**Exercise aim**
The lines below starting at the line containing "keriting, besar, dan" and ending at the line containing "masing jenis, supaya" are to be repeated exactly, with both ends kept and nothing else added.

*** Opening of Supplied material ***

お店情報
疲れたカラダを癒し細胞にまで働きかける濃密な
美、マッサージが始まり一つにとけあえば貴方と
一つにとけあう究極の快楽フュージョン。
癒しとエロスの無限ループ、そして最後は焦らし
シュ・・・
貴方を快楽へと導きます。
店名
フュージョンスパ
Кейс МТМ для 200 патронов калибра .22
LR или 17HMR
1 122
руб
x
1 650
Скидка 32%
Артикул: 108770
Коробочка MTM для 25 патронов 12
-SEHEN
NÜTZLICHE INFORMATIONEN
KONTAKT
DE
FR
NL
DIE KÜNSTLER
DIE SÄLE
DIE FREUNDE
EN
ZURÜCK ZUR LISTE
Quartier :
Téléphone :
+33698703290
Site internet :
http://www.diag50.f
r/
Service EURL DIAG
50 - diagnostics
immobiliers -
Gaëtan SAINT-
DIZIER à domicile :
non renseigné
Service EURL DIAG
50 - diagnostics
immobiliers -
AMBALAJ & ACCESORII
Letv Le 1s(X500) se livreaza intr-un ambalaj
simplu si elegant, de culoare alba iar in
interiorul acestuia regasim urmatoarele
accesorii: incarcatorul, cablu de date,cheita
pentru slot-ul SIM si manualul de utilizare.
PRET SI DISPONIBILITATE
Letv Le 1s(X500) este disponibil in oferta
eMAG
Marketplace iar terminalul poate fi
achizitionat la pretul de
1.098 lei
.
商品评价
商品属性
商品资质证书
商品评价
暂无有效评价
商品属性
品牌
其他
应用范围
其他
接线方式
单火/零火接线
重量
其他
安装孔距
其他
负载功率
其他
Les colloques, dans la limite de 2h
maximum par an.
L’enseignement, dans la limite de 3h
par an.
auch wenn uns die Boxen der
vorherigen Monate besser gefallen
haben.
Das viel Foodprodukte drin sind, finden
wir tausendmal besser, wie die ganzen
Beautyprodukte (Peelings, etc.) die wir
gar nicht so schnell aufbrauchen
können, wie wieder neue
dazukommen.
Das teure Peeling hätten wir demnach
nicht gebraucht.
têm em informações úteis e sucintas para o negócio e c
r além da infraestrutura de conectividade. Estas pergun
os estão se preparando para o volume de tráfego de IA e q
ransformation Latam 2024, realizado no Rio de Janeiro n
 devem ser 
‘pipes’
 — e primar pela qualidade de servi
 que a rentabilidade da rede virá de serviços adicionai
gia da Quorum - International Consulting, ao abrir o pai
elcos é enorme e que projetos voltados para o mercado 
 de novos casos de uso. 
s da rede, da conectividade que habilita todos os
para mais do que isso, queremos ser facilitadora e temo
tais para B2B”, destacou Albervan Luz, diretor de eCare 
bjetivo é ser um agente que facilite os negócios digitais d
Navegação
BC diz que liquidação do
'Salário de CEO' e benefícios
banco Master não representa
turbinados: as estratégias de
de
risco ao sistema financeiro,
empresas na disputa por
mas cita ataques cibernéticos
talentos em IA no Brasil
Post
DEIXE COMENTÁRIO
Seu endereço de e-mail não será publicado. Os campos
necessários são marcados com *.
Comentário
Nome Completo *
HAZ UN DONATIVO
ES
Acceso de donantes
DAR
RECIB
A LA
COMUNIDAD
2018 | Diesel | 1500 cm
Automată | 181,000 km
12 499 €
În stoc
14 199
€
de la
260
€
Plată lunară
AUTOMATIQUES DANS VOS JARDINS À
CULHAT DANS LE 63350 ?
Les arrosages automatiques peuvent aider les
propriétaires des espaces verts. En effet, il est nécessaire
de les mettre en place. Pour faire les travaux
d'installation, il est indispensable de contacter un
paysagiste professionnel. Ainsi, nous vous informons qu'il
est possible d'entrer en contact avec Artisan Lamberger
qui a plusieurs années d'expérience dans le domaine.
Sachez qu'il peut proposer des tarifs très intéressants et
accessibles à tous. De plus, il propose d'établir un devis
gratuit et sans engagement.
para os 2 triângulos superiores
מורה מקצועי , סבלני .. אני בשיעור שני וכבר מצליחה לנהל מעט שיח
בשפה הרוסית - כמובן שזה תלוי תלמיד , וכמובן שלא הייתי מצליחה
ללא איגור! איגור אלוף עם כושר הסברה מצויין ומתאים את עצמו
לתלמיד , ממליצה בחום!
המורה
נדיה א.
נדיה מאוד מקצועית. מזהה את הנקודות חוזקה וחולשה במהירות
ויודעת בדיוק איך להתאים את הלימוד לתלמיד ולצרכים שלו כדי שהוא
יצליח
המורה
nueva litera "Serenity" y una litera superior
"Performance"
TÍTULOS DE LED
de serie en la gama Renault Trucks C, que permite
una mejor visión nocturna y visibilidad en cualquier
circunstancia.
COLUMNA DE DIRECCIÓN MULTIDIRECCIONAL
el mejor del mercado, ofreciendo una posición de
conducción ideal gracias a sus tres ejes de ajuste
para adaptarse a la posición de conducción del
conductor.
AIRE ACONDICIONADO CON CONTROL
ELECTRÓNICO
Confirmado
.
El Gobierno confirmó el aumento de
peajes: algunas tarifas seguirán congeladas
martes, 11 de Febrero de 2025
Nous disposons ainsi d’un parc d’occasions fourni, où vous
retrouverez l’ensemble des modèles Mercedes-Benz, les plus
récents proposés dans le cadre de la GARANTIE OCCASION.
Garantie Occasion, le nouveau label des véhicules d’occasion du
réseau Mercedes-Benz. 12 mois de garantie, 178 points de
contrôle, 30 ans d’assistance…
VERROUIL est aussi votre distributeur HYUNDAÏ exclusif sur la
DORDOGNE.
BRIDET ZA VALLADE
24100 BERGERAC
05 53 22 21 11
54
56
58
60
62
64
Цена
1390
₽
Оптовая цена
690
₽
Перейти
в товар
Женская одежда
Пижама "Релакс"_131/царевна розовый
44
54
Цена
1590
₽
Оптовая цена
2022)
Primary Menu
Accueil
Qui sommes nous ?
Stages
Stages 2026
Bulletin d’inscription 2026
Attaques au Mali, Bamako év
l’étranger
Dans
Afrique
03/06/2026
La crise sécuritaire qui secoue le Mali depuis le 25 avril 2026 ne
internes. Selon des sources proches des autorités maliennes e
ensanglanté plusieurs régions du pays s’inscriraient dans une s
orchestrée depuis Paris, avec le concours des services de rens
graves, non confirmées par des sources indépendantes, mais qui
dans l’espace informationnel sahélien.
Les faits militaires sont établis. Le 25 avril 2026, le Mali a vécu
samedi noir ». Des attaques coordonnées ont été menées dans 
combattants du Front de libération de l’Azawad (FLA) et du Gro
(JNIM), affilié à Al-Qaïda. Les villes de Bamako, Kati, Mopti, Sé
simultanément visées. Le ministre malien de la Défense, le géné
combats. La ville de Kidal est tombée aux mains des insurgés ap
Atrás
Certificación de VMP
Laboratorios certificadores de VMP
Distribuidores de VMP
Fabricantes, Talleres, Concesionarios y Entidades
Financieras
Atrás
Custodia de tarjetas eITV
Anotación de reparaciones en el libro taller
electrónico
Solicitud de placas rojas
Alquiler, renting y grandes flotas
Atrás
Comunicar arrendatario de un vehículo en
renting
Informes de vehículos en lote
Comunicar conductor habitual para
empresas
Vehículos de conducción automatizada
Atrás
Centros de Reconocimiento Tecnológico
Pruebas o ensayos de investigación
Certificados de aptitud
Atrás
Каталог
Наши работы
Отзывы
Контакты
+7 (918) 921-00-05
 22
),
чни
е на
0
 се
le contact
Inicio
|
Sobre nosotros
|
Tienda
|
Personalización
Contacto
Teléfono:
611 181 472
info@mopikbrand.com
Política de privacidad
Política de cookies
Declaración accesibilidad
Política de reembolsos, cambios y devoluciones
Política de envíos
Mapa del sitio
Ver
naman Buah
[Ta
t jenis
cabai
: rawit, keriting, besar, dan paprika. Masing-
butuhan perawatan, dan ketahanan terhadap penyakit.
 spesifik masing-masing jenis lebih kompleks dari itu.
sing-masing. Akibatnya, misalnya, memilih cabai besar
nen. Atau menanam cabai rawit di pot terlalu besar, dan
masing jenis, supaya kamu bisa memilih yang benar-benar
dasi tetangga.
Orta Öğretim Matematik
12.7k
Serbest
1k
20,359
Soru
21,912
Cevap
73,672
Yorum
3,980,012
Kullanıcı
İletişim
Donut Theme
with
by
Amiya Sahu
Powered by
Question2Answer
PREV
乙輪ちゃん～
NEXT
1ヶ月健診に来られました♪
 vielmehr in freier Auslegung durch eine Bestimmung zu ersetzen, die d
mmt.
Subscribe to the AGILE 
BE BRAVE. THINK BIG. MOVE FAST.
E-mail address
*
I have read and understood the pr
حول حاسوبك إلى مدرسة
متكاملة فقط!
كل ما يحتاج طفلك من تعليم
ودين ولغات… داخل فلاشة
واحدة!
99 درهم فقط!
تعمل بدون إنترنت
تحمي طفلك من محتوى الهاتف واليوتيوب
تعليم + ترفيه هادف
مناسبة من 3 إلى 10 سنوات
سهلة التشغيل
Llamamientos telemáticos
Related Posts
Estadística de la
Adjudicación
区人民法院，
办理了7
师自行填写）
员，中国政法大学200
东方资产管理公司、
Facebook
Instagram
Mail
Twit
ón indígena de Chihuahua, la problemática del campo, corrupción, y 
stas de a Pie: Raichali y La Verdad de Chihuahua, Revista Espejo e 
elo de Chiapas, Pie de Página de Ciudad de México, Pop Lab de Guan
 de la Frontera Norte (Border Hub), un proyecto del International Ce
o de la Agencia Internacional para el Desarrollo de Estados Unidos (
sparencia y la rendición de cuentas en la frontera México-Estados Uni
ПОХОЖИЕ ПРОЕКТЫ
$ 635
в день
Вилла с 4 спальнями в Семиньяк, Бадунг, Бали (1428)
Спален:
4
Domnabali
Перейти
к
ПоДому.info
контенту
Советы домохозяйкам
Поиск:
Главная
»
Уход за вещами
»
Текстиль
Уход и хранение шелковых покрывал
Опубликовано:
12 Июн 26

*** Close of Supplied material ***

**Answer box**
: rawit, keriting, besar, dan paprika. Masing-
butuhan perawatan, dan ketahanan terhadap penyakit.
 spesifik masing-masing jenis lebih kompleks dari itu.
sing-masing. Akibatnya, misalnya, memilih cabai besar
nen. Atau menanam cabai rawit di pot terlalu besar, dan
masing jenis, supaya kamu bisa memilih yang benar-benar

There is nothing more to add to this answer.